Does the Work Product Doctrine Protect the Identity of Documents Lawyers Show Witnesses in Preparing for Their Testimony? – Part II
Last week’s Privilege Point dealt with the debate among courts about opinion work product protection for a lawyer’s selection of certain documents to show witnesses before they testify. Courts adopting the majority view protect the lawyer’s selection, but only if the other side has equal access to the collection from which the lawyer picks the documents to review with the witness.
As explained last week, Magistrate Judge Dolinger applied the Sporck doctrine to a lawyer’s deposition preparation in Briese Lichttechnik Vertriebs GmbH v. Langton, No. 09 Civ. 9790 (LTS) (MHD), 2011 U.S. Dist. LEXIS 7333 (S.D.N.Y. Jan. 24, 2011). However, Judge Dolinger then noted that “[t]he analysis would differ if the attorney had shown the witness privileged documents” – which therefore had not been available to the other side. Id. at *22 n.6. In that case, Federal Rule of Evidence 612 would “presumably” allow the deposing lawyer to ask whether the privileged (and thus non-produced) documents “had refreshed the witness’s recollection, in which case the document would be producible notwithstanding its otherwise privileged status.” Id.

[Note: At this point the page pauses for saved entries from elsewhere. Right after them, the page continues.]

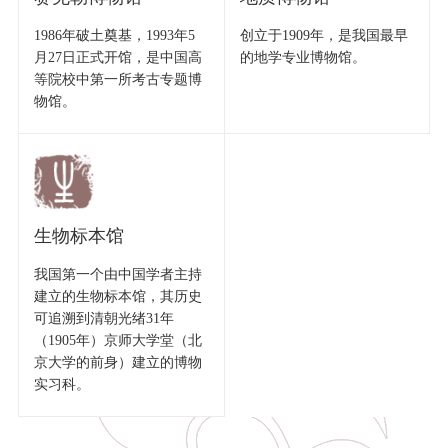
1986年破土奠基，1993年5
创立于1909年，是我国最早
月27日正式开馆，是中国高
的地学专业博物馆。
等院校中第一所考古专题博
物馆。
生物标本馆
我国第一个由中国学者主持
建立的生物标本馆，其历史
可追溯到清朝光绪31年
（1905年）京师大学堂（北
京大学的前身）建立的博物
实习科。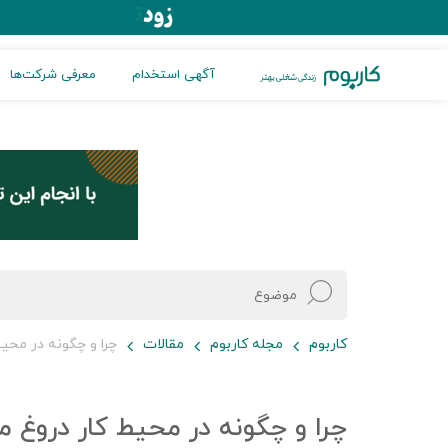
آگهی استخدام
معرفی شرکت‌ها
کاربوم
مجله کاربوم
مقالات
چرا و چگونه در محی
چرا و چگونه در محیط کار دروغ 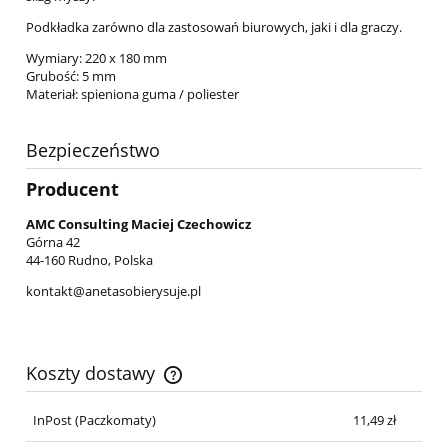
Podkładka zarówno dla zastosowań biurowych, jaki i dla graczy.
Wymiary: 220 x 180 mm
Grubość: 5 mm
Materiał: spieniona guma / poliester
Bezpieczeństwo
Producent
AMC Consulting Maciej Czechowicz
Górna 42
44-160 Rudno, Polska
kontakt@anetasobierysuje.pl
Koszty dostawy
Cena nie zawiera ewentualnych kosztów płatności
InPost
(Paczkomaty)
11,49 zł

It is worth noting the irony of this majority rule. An adversary usually cannot learn the identity of non-privileged documents that a lawyer shows witnesses before they testify. But an adversary often can learn the identity of (and even obtain access to) privileged documents that a lawyer shows witnesses before they testify.

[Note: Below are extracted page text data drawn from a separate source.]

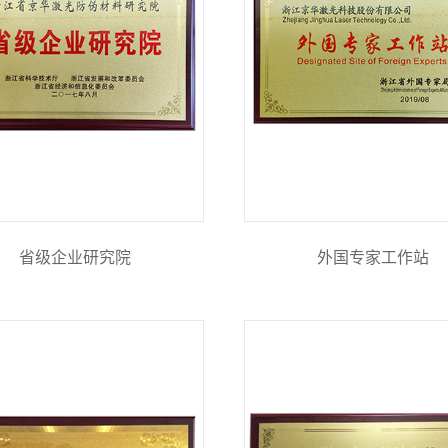
省级企业研究院
外国专家工作站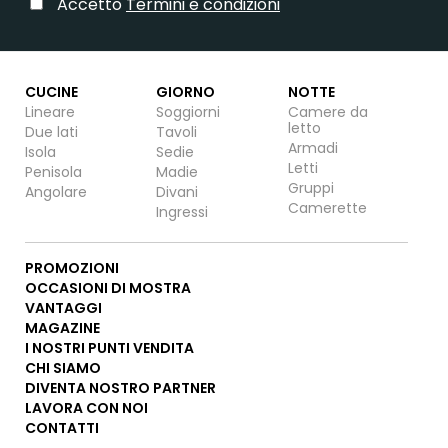
Accetto
Termini e condizioni
CUCINE
GIORNO
NOTTE
Lineare
Soggiorni
Camere da
letto
Due lati
Tavoli
Armadi
Isola
Sedie
Letti
Penisola
Madie
Gruppi
Angolare
Divani
Camerette
Ingressi
PROMOZIONI
OCCASIONI DI MOSTRA
VANTAGGI
MAGAZINE
I NOSTRI PUNTI VENDITA
CHI SIAMO
DIVENTA NOSTRO PARTNER
LAVORA CON NOI
CONTATTI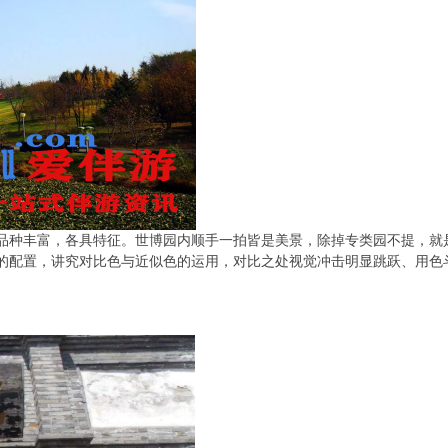
，品种丰富，各具特征。世博园内顺手一拍皆是美景，除掉专类园不提，就
的配置，讲究对比色与近似色的运用，对比之处视觉冲击明显跳跃、用色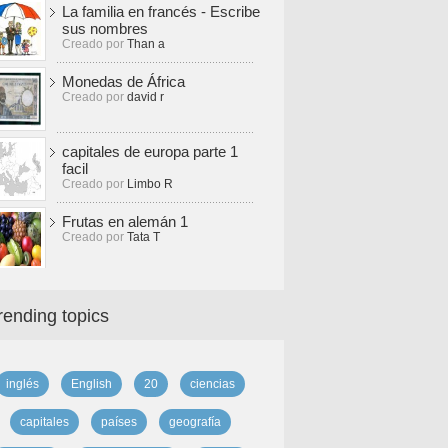
La familia en francés - Escribe
sus nombres
Creado por
Than a
Monedas de África
Creado por
david r
capitales de europa parte 1
facil
Creado por
Limbo R
Frutas en alemán 1
Creado por
Tata T
rending topics
inglés
English
20
ciencias
capitales
países
geografía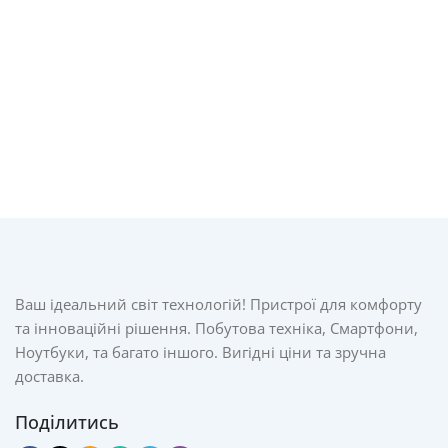
Ваш ідеальний світ технологій! Пристрої для комфорту
та інноваційні рішення. Побутова техніка, Смартфони,
Ноутбуки, та багато іншого. Вигідні ціни та зручна
доставка.
Поділитись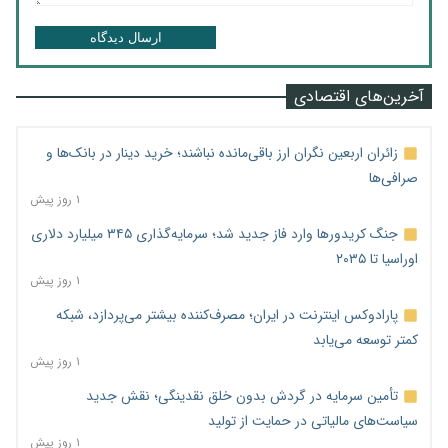
ارسال دیدگاه
آخرین‌های اقتصادی
زائران اربعین نگران ارز باقی‌مانده نباشند؛ خرید دینار در بانک‌ها و
صرافی‌ها
۱ روز پیش
جنگ کریدورها وارد فاز جدید شد؛ سرمایه‌گذاری ۳۴۵ میلیارد دلاری
اوراسیا تا ۲۰۳۵
۱ روز پیش
پارادوکس اینترنت در ایران؛ مصرف‌کننده بیشتر می‌پردازد، شبکه
کمتر توسعه می‌یابد
۱ روز پیش
تأمین سرمایه در گردش بدون خلق نقدینگی؛ نقش جدید
سیاست‌های مالیاتی در حمایت از تولید
۱ روز پیش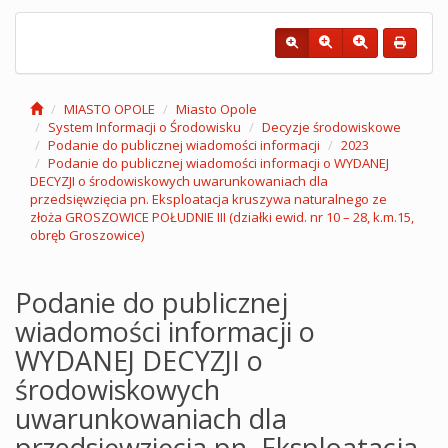
MIASTO OPOLE
Miasto Opole
System Informacji o Środowisku
Decyzje środowiskowe
Podanie do publicznej wiadomości informacji
2023
Podanie do publicznej wiadomości informacji o WYDANEJ
DECYZJI o środowiskowych uwarunkowaniach dla
przedsięwzięcia pn. Eksploatacja kruszywa naturalnego ze
złoża GROSZOWICE POŁUDNIE III (działki ewid. nr 10 – 28, k.m.15,
obręb Groszowice)
Podanie do publicznej
wiadomości informacji o
WYDANEJ DECYZJI o
środowiskowych
uwarunkowaniach dla
przedsięwzięcia pn. Eksploatacja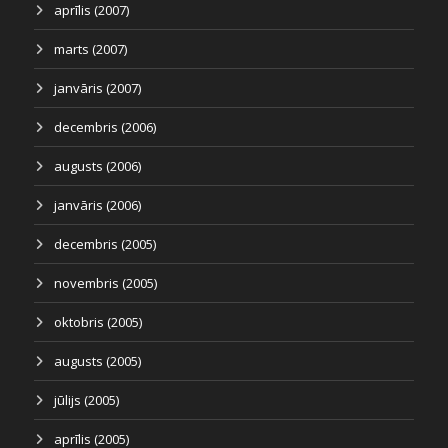
aprīlis (2007)
marts (2007)
janvāris (2007)
decembris (2006)
augusts (2006)
janvāris (2006)
decembris (2005)
novembris (2005)
oktobris (2005)
augusts (2005)
jūlijs (2005)
aprīlis (2005)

Does the Work Product Doctrine Protect the Identity of Documents Lawyers Show Witnesses in Preparing for Their Testimony? – Part I
Many courts have adopted what is called the Sporck doctrine, which can protect as opinion work product a lawyer’s selection of specific documents out of a large universe of documents that do not themselves deserve intrinsic work product or privilege protection. These courts reason that the lawyer’s selection process reflects his or her mental impressions or strategy.
Not all courts take this approach. In Briese Lichttechnik Vertriebs GmbH v. Langton, No. 09 Civ. 9790 (LTS) (MDH), 2011 U.S. Dist. LEXIS 7333, at *22 (S.D.N.Y. Jan. 24, 2011), Magistrate Judge Dollinger took the majority view – holding that “[i]n view of plaintiffs’ representation that all documents reviewed by the witnesses had been produced — which amounts as well to a representation that the witnesses were not shown otherwise privileged documents – defendants have no right to an identification of which documents the attorneys showed the witnesses.” On the very next day, another court took exactly the opposite position. In Cooper v. Old Dominion Freight Line, Inc., Case No. 09-CV-2441 JAR, 2011 U.S. Dist. LEXIS 6755, at *16 (D. Kan. Jan. 25, 2011), the court noted that it “has previously held in the context of an inquiry into what documents a deponent reviewed prior to a deposition that the selection and grouping of information does not transform discoverable documents into work product.”